An alternative mechanism to subset coefficients is to use the coef_omit argument. This string is a regular expression which will be fed to stringr::str_detect to detect the variable names which should be excluded from the table.

msummary(models, coef_omit = 'Intercept|Donation')

Goodness-of-fit and other statistics

gof_omit is a regular expression which will be fed to stringr::str_detect to detect the names of the statistics which should be excluded from the table.

msummary(models, gof_omit = 'DF|Deviance|R2|AIC|BIC')

A more powerful mechanism is to supply a data.frame (or tibble) through the gof_map argument. This data.frame must include 4 columns:

  1. raw: a string with the name of a column produced by broom::glance(model).
  2. clean: a string with the “clean” name of the statistic you want to appear in your final table.
  3. fmt: a string which will be used to round/format the string in question (e.g., "%.3f"). This follows the same standards as the fmt argument in ?modelsummary.
  4. omit: TRUE if you want the statistic to be omitted from your final table.

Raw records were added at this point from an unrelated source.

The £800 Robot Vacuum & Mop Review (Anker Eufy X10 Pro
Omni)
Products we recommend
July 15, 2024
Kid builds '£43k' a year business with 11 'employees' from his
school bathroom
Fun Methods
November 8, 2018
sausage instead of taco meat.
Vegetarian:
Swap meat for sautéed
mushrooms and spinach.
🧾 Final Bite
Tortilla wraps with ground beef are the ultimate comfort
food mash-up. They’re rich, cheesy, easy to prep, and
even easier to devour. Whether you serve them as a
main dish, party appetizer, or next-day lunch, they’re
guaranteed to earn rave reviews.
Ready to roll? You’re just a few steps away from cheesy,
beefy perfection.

You can see an example of a valid data frame by typing modelsummary::gof_map. This is the default data.frame that modelsummary uses to subset and reorder goodness-of-fit statistics. As you can see, omit == TRUE for quite a number of statistics. You can include setting omit == FALSE:

gm <- modelsummary::gof_map
gm$omit <- FALSE
msummary(models, gof_map = gm)

The goodness-of-fit statistics will be printed in the table in the same order as in the gof_map data.frame.

Notice the subtle difference between coef_map and gof_map. On the one hand, coef_map works as a “white list”: any coefficient not explicitly entered will be omitted from the table. On the other, gof_map works as a “black list”: statistics need to be explicitly marked for omission.

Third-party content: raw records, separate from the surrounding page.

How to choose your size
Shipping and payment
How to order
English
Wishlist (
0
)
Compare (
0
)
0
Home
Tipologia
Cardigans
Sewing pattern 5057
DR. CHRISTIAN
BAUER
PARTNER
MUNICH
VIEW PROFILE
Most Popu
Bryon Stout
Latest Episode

Stars: Statistical significance markers

Some people like to add “stars” to their model summary tables to mark statistical significance. The stars argument can take three types of input:

  1. NULL omits any stars or special marks (default)
  2. TRUE uses these default values: `* p < 0.1, ** p < 0.05, *** p < 0.01`
  3. Named numeric vector for custom stars.
msummary(models)
msummary(models, stars = TRUE)
msummary(models, stars = c('+' = .1, '&' = .01))

Whenever stars != FALSE, modelsummary adds a note at the bottom of the table automatically. If you would like to omit this note, just use the stars_note argument:

msummary(models, stars = TRUE, stars_note = FALSE)

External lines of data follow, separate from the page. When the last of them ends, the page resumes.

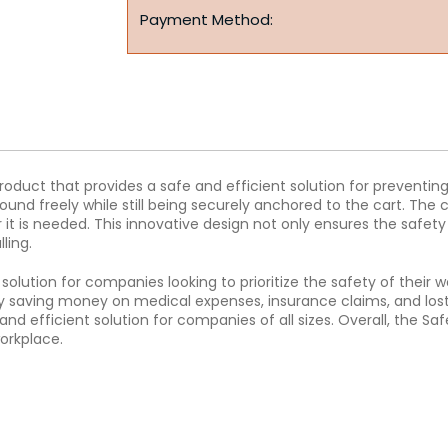
Payment Method:
product that provides a safe and efficient solution for preventing
ound freely while still being securely anchored to the cart. The 
r it is needed. This innovative design not only ensures the safety
ling.
 solution for companies looking to prioritize the safety of their 
ly saving money on medical expenses, insurance claims, and lost p
and efficient solution for companies of all sizes. Overall, the Sa
orkplace.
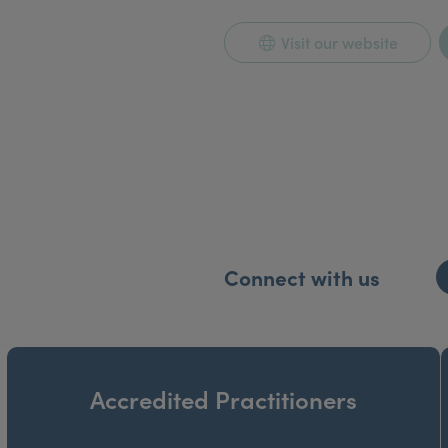
Visit our website
Connect with us
Accredited Practitioners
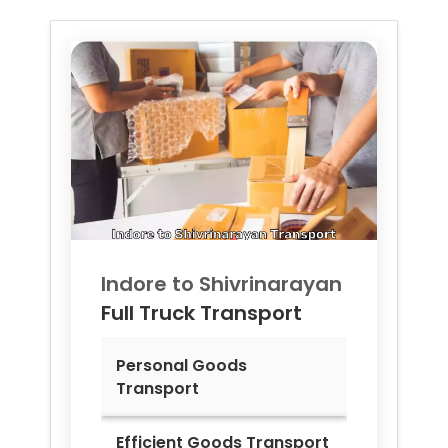
Indore to
Shivrinarayan
Full Truck Transport
Personal Goods
Transport
Efficient Goods Transport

If you want to create your own stars description, you can add custom notes with the notes argument.

Digits, rounding, exponential notation

The fmt argument defines how numeric values are rounded and presented in the table. This argument follows the sprintf C-library standard. For example,

  • %.3f will keep 3 digits after the decimal point, including trailing zeros.
  • %.5f will keep 5 digits after the decimal point, including trailing zeros.
  • Changing the f for an e will use the exponential decimal representation.

Most users will just modify the 3 in %.3f, but this is a very powerful system, and all users are encouraged to read the details: ?sprintf

msummary(models, fmt = '%.7f')

Add rows manually

Use the add_rows argument to add rows manually to the bottom of the table.

row1 <- c('Custom row 1', 'a', 'b', 'c', 'd', 'e')
row2 <- c('Custom row 2', 5:1)
msummary(models, add_rows = list(row1, row2))

Use the add_rows argument to specify where the custom rows should be displayed in the bottom panel. For example, this prints custom rows after the coefficients, but at first position in the goodness of fit measures:

msummary(models, add_rows = list(row1, row2), add_rows_location = 0)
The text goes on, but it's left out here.